With the increase in age, a person is more prone to diagnose with hyperpiesis. Men are more likely to develop such conditions than women. The condition also depends upon the genetics of the person. A person having a family history is more prone to hyperpiesis. Having a bad-quality lifestyle is the biggest reason contributing to an unhealthy heart. Smoking, alcohol consumption, obesity, lack of sleep, exercise, and poor eating habits are bad-quality lifestyles. A stressful mind leads to a sudden increase or decrease in blood pressure; hence the body must practice meditation and yoga to limit the stress and to overthink.


Hypertension or high blood pressure can be caused by a variety of circumstances, including

  • A stressful lifestyle, a sedentary lifestyle, obesity, bad eating habits, excessive salt intake, smoking, consuming significant amounts of alcohol, sleep deprivation, lack of exercise, and so on.

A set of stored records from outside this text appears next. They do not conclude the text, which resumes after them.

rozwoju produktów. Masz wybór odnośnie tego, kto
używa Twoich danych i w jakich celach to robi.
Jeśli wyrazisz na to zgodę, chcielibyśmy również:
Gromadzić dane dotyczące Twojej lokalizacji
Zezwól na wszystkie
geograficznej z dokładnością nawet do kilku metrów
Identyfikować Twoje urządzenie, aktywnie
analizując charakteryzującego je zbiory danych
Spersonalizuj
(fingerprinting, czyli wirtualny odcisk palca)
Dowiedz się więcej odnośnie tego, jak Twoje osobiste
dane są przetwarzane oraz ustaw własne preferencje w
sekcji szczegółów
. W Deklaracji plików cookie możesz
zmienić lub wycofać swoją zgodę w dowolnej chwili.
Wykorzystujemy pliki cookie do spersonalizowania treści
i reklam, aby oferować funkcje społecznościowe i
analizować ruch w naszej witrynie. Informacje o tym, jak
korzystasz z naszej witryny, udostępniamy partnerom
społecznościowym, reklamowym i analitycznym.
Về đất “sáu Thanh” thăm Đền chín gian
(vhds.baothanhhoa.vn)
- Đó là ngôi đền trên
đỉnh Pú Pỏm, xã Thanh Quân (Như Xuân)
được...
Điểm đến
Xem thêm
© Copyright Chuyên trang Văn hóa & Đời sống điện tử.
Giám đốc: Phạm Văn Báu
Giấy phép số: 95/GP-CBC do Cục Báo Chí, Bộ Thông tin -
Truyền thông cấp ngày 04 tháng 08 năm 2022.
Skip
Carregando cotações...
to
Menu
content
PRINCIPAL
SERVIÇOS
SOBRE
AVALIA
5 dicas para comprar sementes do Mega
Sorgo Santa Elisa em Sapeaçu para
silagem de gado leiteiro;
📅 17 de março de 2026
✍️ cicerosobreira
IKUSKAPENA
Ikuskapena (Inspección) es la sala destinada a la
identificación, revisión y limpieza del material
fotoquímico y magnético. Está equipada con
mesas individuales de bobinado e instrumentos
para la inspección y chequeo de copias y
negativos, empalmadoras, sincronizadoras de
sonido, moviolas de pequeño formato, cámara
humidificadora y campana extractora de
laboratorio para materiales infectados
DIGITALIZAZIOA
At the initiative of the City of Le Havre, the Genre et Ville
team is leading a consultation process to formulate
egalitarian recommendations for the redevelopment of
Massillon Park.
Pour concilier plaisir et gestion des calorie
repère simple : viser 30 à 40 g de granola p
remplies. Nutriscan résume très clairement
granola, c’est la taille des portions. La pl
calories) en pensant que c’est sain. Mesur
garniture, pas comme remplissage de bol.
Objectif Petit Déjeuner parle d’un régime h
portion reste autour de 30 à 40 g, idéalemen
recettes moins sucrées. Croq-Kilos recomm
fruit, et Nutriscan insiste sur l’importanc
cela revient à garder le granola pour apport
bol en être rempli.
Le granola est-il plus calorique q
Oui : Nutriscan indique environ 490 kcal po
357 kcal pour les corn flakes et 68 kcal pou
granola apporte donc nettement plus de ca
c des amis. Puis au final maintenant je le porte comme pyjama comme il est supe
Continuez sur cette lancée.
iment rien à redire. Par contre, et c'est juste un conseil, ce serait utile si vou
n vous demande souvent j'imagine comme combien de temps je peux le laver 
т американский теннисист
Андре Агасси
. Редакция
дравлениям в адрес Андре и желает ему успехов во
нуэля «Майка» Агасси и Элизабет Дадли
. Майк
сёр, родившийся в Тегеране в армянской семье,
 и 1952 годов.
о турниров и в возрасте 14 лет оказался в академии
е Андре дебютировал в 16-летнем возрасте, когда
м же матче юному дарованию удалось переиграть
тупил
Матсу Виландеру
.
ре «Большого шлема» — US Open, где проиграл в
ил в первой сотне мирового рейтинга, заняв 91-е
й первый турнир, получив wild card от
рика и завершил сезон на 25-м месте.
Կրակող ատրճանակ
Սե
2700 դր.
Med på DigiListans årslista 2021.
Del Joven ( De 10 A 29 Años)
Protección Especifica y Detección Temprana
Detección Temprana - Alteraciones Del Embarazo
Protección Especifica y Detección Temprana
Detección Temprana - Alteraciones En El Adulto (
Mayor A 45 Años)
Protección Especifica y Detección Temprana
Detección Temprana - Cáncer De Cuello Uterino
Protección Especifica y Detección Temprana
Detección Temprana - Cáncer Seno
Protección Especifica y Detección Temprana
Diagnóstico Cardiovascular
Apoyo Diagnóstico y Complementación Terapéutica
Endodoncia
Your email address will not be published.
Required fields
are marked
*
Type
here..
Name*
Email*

  • Diabetes, kidney disease, lupus, hormone imbalances, scleroderma, and other medical conditions

  • Steroids, contraceptive pills, antidepressants, recreational drugs, anti-inflammatory medications like ibuprofen, and so on. When the medications are stopped, the blood pressure returns to normal.


Basic lifestyle changes can be the first step in managing hyperpiesis. Regular physical exercise for at least an hour to maintain hormonal balance and continuous blood flow. Also, by exercising, one can avoid being obese. Running, sports, cycling, yoga, swimming, etc., are activities to keep the heart healthy. In a study, stress was found to be a major factor in contributing to mental and physical conditions. Hence stress management will greatly impact the treatment of the condition. Avoid the consumption of tobacco, alcohol, and smoking. Several medications, like channel blockers, beta-blockers, and indapamide, cure high blood pressure. Have a balanced and healthy diet, and limit the intake of salt, sugar, and spices. Eating vegetables, fruits, and protein-rich food.


Hence, every body organ must function well to have a better lifestyle. The heart, the most important organ of the human body, may have several issues that may even result in taking one's life. Looking after the blood pressure of the body is the most basic step for well being of the heart and the body. Changing one's lifestyle, making themself involved in self-caring activities, and avoiding bad habits is the first step in investing in your health.